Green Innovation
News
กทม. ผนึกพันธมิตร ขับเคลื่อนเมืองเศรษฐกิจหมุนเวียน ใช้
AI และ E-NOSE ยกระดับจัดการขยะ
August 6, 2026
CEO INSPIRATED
-------------------------
Instructions for the task =>
What is wanted is an exact copy of the data.

Task answer =>
Green Innovation
News
กทม. ผนึกพันธมิตร ขับเคลื่อนเมืองเศรษฐกิจหมุนเวียน ใช้
AI และ E-NOSE ยกระดับจัดการขยะ
August 6, 2026
CEO INSPIRATED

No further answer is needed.